Ack! My first Fanfiction. I'm very new to all of this. I hope you guys review! I need constructive criticism. And I am very aware that not all people will like my writing---maybe even most people, maybe everyone will hate it, the world will probably despise it! (negative spiral downward)---but please be nice. Thank you!
Italics: Actions
Bold: Thoughts
----------: Story Break
Disclaimer: I do not own anything used in this story. Please don't get me!
Found You
I remember it so well; I don't think I could ever forget that day. It was a lot like today, actually: an unexpected storm with an unlikely hero.
Many, many years ago, it was just me, Gippal, and a friendly game of hide and seek. I adored this game; I was, after all, only six-years-old. I managed to persuade Gippal to not only play the game but to be the seeker, as well.
I hid giddily under the picnic table---the cleverest hiding place my young mind could come up with. I could hear Gippal calling me from afar, not even bothering to look for me under here. Stifling my giggles, I whispered words of victory to myself.
"You did it, Rikku!
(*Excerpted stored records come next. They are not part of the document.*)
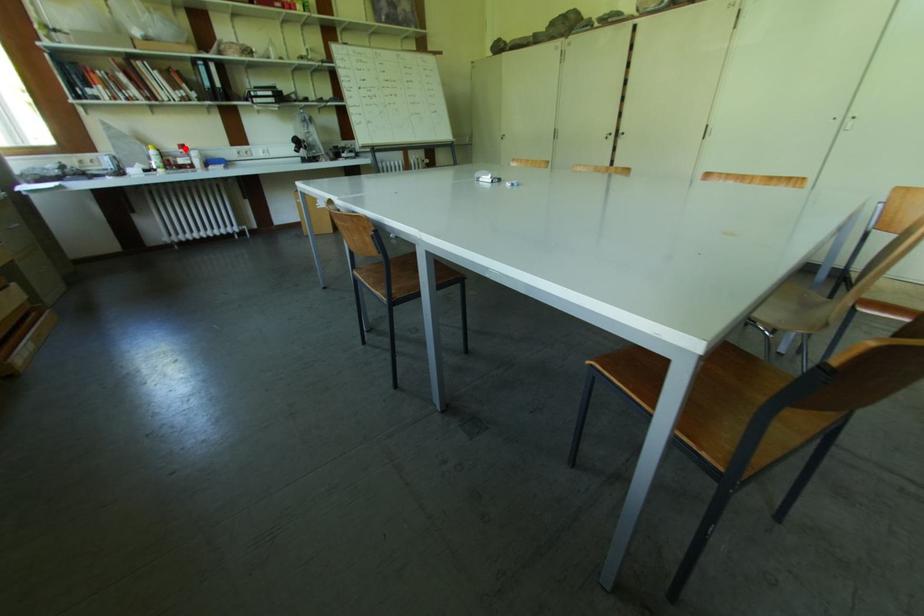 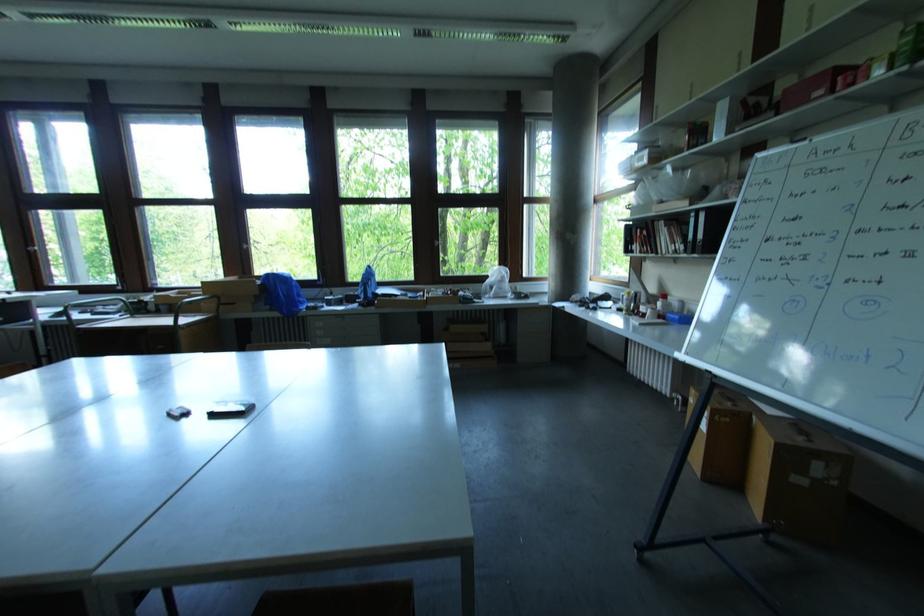 The point at the highlighted location is marked in the first image. Where is the corresponding point in the second image?

(667, 298) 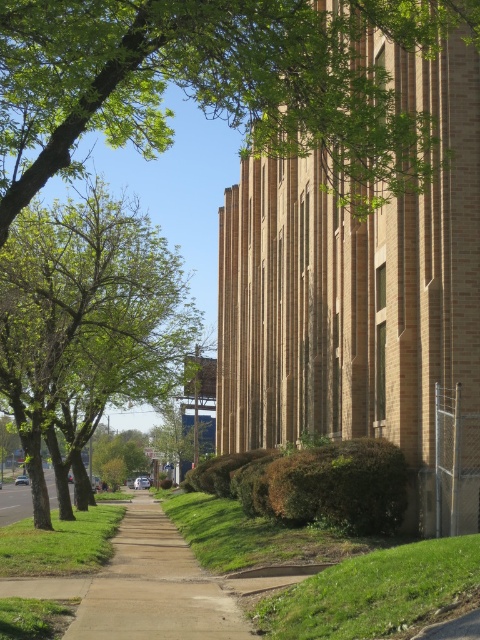 Is point (358, 614) positioned in front of point (141, 524)?

Yes, point (358, 614) is closer to viewer.

Is green grass at lower center smaller than brown concrete sidewalk at center?

Yes, green grass at lower center is smaller than brown concrete sidewalk at center.

Is point (399, 547) closer to camera compared to point (187, 632)?

No, it is behind (187, 632).

The width and height of the screenshot is (480, 640). I want to click on green grass at lower center, so click(377, 593).

Who is higher up, green leafy tree at left or brown concrete sidewalk at center?

Positioned higher is green leafy tree at left.

Identify the location of green leafy tree at left. The image size is (480, 640). (85, 321).

Who is more distant from viewer, (245,580) or (8,570)?

The point (8,570) is more distant.

Between point (208, 579) and point (12, 541), which one is positioned behind?

The point (12, 541) is more distant.

The width and height of the screenshot is (480, 640). I want to click on brown concrete sidewalk at center, so click(156, 588). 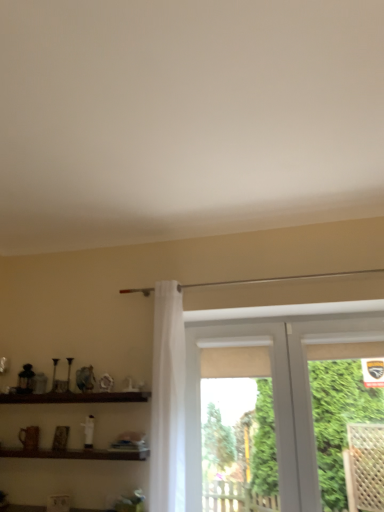 Question: Considering the relative positions of white plastic window at center and brown wooden shelf at lower left, positioned as the second shelf in bottom-to-top order, in the image provided, is white plastic window at center to the right of brown wooden shelf at lower left, positioned as the second shelf in bottom-to-top order, from the viewer's perspective?

Choices:
 (A) yes
 (B) no

Answer: (A)

Question: Considering the relative sizes of white plastic window at center and brown wooden shelf at lower left, positioned as the second shelf in bottom-to-top order, in the image provided, is white plastic window at center smaller than brown wooden shelf at lower left, positioned as the second shelf in bottom-to-top order,?

Choices:
 (A) no
 (B) yes

Answer: (A)

Question: From a real-world perspective, is white plastic window at center beneath brown wooden shelf at lower left, positioned as the second shelf in bottom-to-top order?

Choices:
 (A) yes
 (B) no

Answer: (A)

Question: Does white plastic window at center have a lesser height compared to brown wooden shelf at lower left, placed as the first shelf when sorted from top to bottom?

Choices:
 (A) no
 (B) yes

Answer: (A)

Question: Is the surface of white plastic window at center in direct contact with brown wooden shelf at lower left, placed as the first shelf when sorted from top to bottom?

Choices:
 (A) no
 (B) yes

Answer: (A)

Question: Considering the positions of brown wooden shelf at lower left, placed as the first shelf when sorted from top to bottom, and green leafy plant at right in the image, is brown wooden shelf at lower left, placed as the first shelf when sorted from top to bottom, wider or thinner than green leafy plant at right?

Choices:
 (A) wide
 (B) thin

Answer: (B)

Question: From a real-world perspective, is brown wooden shelf at lower left, positioned as the second shelf in bottom-to-top order, positioned above or below green leafy plant at right?

Choices:
 (A) below
 (B) above

Answer: (B)

Question: Considering the positions of brown wooden shelf at lower left, positioned as the second shelf in bottom-to-top order, and green leafy plant at right in the image, is brown wooden shelf at lower left, positioned as the second shelf in bottom-to-top order, taller or shorter than green leafy plant at right?

Choices:
 (A) tall
 (B) short

Answer: (B)

Question: Does point (64, 395) appear closer or farther from the camera than point (342, 394)?

Choices:
 (A) closer
 (B) farther

Answer: (B)

Question: Is green leafy plant at right in front of or behind white plastic window at center in the image?

Choices:
 (A) front
 (B) behind

Answer: (A)

Question: Choose the correct answer: Is green leafy plant at right inside white plastic window at center or outside it?

Choices:
 (A) inside
 (B) outside

Answer: (A)

Question: Is point (331, 429) positioned closer to the camera than point (291, 330)?

Choices:
 (A) closer
 (B) farther

Answer: (A)

Question: From the image's perspective, is green leafy plant at right located above or below white plastic window at center?

Choices:
 (A) above
 (B) below

Answer: (A)

Question: Is brown wooden shelf at lower left, positioned as the 1th shelf in bottom-to-top order, wider or thinner than brown wooden shelf at lower left, placed as the first shelf when sorted from top to bottom?

Choices:
 (A) wide
 (B) thin

Answer: (B)

Question: Is brown wooden shelf at lower left, the second shelf from the top, situated inside brown wooden shelf at lower left, positioned as the second shelf in bottom-to-top order, or outside?

Choices:
 (A) outside
 (B) inside

Answer: (A)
Gippal has no clue where you're hiding! Hehehe, he's not going to be the "King of Games" anymore! Victory!" I whispered as I clenched my fists. Forgetting I was under a table, I punched the air---bad, bad idea.
"Aiii! Owieee." I yelped in pain as a sting formed in my knuckles and ringing all the way up to my elbow. Quickly, I realized that Gippal could have heard me, and I slowly crept out of my hiding place to see if he found me. Looking around at the emptiness before me, I gave a sigh of relief.
Ploop.
I flinched as something wet hit my head---or, rather, fell on my head. I glanced up, and---ploop---there was another one.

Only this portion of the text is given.